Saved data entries
......

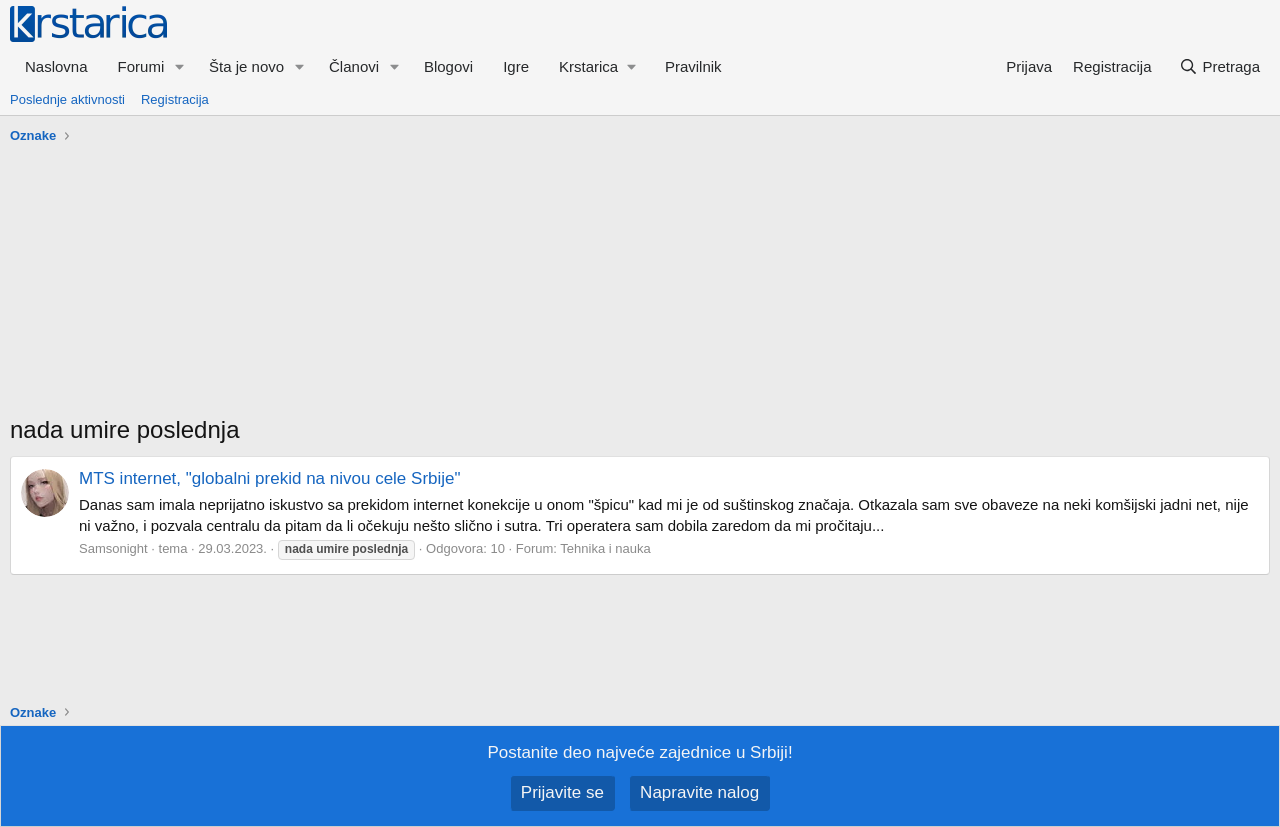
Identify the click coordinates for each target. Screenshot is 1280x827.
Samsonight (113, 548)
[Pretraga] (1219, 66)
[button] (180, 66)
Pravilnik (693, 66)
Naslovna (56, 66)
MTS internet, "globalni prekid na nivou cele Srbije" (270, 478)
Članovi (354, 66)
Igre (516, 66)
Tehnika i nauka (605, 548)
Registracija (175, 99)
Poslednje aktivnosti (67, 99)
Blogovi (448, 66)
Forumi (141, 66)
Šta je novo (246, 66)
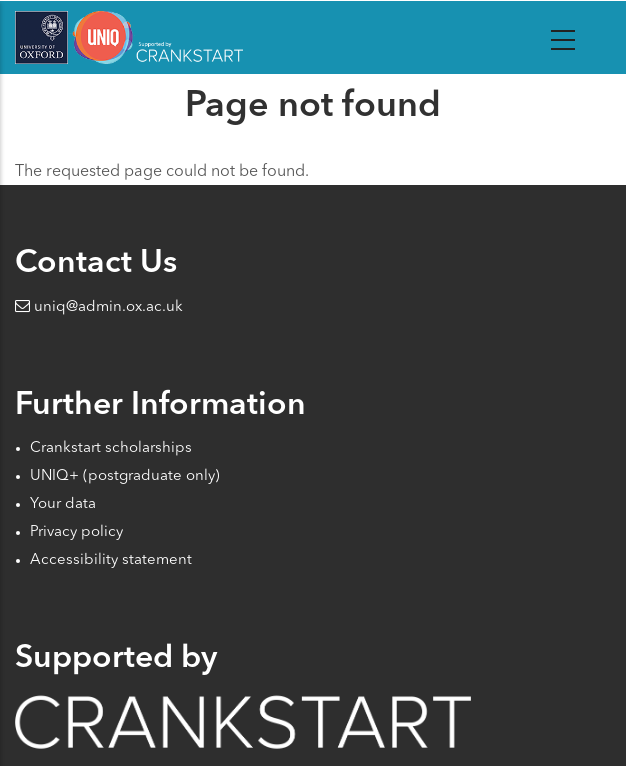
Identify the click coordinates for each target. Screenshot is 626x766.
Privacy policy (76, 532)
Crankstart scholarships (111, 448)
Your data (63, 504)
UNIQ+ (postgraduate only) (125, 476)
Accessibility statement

......

• What you should do:
For this exercise, write out exactly the lines from the one with "Blogovi (448, 66)" through the last line of the records, inclusive, and leave each picture out.

• Solution to this problem:
Blogovi (448, 66)
Forumi (141, 66)
Šta je novo (246, 66)
Identify the click coordinates for each target. Screenshot is 626x766.
Privacy policy (76, 532)
Crankstart scholarships (111, 448)
Your data (63, 504)
UNIQ+ (postgraduate only) (125, 476)
Accessibility statement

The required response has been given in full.